Reducing the use of dummies
Using a dummy can have an effect on your child’s communication and development of speech sounds.
Your child may have started using a dummy in their early days as they may help babies settle and support sleeping. If your child was born early or was sick you may have been advised to use a dummy at the time.
Tips for using dummies
- Always use a dummy with a flat or orthodontic teat. This is less likely to cause damage to their teeth.
- Never dip the dummy in anything, especially anything sweet or sugary.
- Dummies need to be kept clean and sterilised.
- Always remove the dummy from your child’s mouth when they are talking.
Dummies and speech
As your child gets older it is important to wean them off their dummy to support their communication and speech development.
What are the effects?
When a baby or young child has a dummy in their mouth, they are less likely to copy sounds adults make or to attempt to babble and play with sounds themselves.

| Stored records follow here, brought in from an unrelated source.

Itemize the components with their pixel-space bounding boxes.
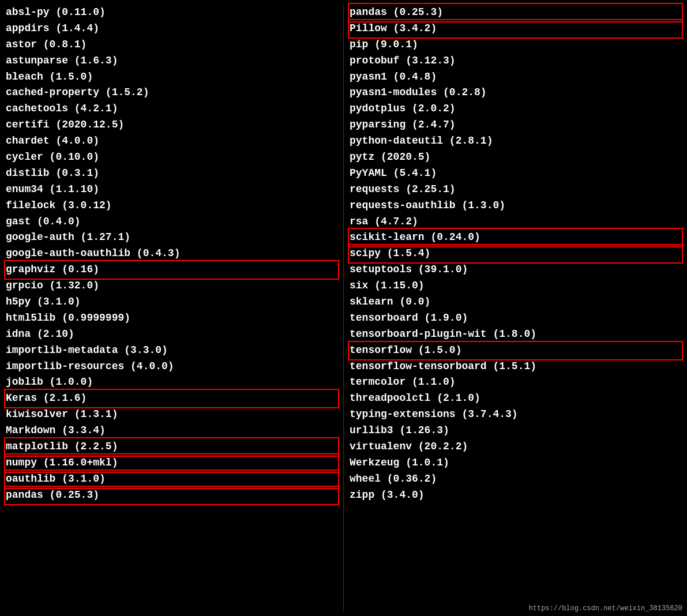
list-item: cachetools (4.2.1) <box>6 101 337 117</box>
list-item: PyYAML (5.4.1) <box>350 166 681 182</box>
list-item: threadpoolctl (2.1.0) <box>350 390 681 407</box>
list-item: requests-oauthlib (1.3.0) <box>350 198 681 214</box>
list-item: rsa (4.7.2) <box>350 214 681 230</box>
list-item: Pillow (3.4.2) <box>350 21 681 37</box>
list-item: kiwisolver (1.3.1) <box>6 407 337 423</box>
list-item: wheel (0.36.2) <box>350 471 681 487</box>
list-item: google-auth (1.27.1) <box>6 230 337 246</box>
list-item: distlib (0.3.1) <box>6 166 337 182</box>
list-item: absl-py (0.11.0) <box>6 5 337 21</box>
list-item: cached-property (1.5.2) <box>6 85 337 101</box>
list-item: virtualenv (20.2.2) <box>350 439 681 455</box>
list-item: astunparse (1.6.3) <box>6 53 337 69</box>
list-item: appdirs (1.4.4) <box>6 21 337 37</box>
list-item: numpy (1.16.0+mkl) <box>6 455 337 471</box>
list-item: setuptools (39.1.0) <box>350 262 681 278</box>
list-item: astor (0.8.1) <box>6 37 337 53</box>
list-item: google-auth-oauthlib (0.4.3) <box>6 246 337 262</box>
list-item: Keras (2.1.6) <box>6 390 337 407</box>
list-item: tensorboard (1.9.0) <box>350 310 681 326</box>
list-item: oauthlib (3.1.0) <box>6 471 337 487</box>
right-column: pandas (0.25.3)Pillow (3.4.2)pip (9.0.1)… <box>344 5 687 611</box>
list-item: pyparsing (2.4.7) <box>350 117 681 133</box>
left-column: absl-py (0.11.0)appdirs (1.4.4)astor (0.… <box>0 5 344 611</box>
list-item: chardet (4.0.0) <box>6 133 337 149</box>
list-item: six (1.15.0) <box>350 278 681 294</box>
list-item: pydotplus (2.0.2) <box>350 101 681 117</box>
list-item: matplotlib (2.2.5) <box>6 439 337 455</box>
list-item: protobuf (3.12.3) <box>350 53 681 69</box>
list-item: cycler (0.10.0) <box>6 149 337 166</box>
list-item: joblib (1.0.0) <box>6 374 337 390</box>
list-item: idna (2.10) <box>6 326 337 343</box>
list-item: tensorflow-tensorboard (1.5.1) <box>350 359 681 375</box>
list-item: graphviz (0.16) <box>6 262 337 278</box>
list-item: scipy (1.5.4) <box>350 246 681 262</box>
list-item: html5lib (0.9999999) <box>6 310 337 326</box>
list-item: certifi (2020.12.5) <box>6 117 337 133</box>
list-item: pyasn1-modules (0.2.8) <box>350 85 681 101</box>
list-item: importlib-resources (4.0.0) <box>6 359 337 375</box>
list-item: urllib3 (1.26.3) <box>350 423 681 439</box>
list-item: bleach (1.5.0) <box>6 69 337 85</box>
list-item: enum34 (1.1.10) <box>6 182 337 198</box>
list-item: python-dateutil (2.8.1) <box>350 133 681 149</box>
list-item: tensorflow (1.5.0) <box>350 343 681 359</box>
list-item: termcolor (1.1.0) <box>350 374 681 390</box>
list-item: pip (9.0.1) <box>350 37 681 53</box>
list-item: typing-extensions (3.7.4.3) <box>350 407 681 423</box>
list-item: pytz (2020.5) <box>350 149 681 166</box>
list-item: h5py (3.1.0) <box>6 294 337 310</box>
list-item: filelock (3.0.12) <box>6 198 337 214</box>
list-item: pandas (0.25.3) <box>6 487 337 504</box>
list-item: scikit-learn (0.24.0) <box>350 230 681 246</box>
list-item: pyasn1 (0.4.8) <box>350 69 681 85</box>
list-item: grpcio (1.32.0) <box>6 278 337 294</box>
watermark: https://blog.csdn.net/weixin_38135620 <box>529 604 682 613</box>
list-item: pandas (0.25.3) <box>350 5 681 21</box>
list-item: importlib-metadata (3.3.0) <box>6 343 337 359</box>
list-item: requests (2.25.1) <box>350 182 681 198</box>
list-item: tensorboard-plugin-wit (1.8.0) <box>350 326 681 343</box>
list-item: Werkzeug (1.0.1) <box>350 455 681 471</box>
list-item: Markdown (3.3.4) <box>6 423 337 439</box>
list-item: sklearn (0.0) <box>350 294 681 310</box>
list-item: zipp (3.4.0) <box>350 487 681 504</box>
list-item: gast (0.4.0) <box>6 214 337 230</box>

Playing with sounds and babbling are important in the development of speech skills.
Having a dummy for a long period of time may also have an impact on how your child’s teeth grow and cause dental problems.
Reducing dummy use
As your baby grows they will need their dummy less and you can support them in reducing the use of it until they no longer use it.
Stopping dummy use is recommended before your child starts to babble, between 8-10 months old.
How to wean
- Reduce the amount of time your child has their dummy. Only give them the dummy at nap/bed times.
- Comfort your child if they cry by giving them a cuddle, acknowledging their feelings and offering them a favourite soft toy or comforter.
- Distract your child by encouraging them to join in with different play activities or going out for a walk.
- Be consistent once the dummy is gone. Your child will learn over time that they can settle without it.
- Reward your child for time without their dummy. Use praise, sticker charts or fun activities.
- Talk to your child about giving the dummies away to someone special e.g. another baby or a fictional character. Once the dummy has gone, tell them it belongs to someone else now and distract or comfort them if they ask for it.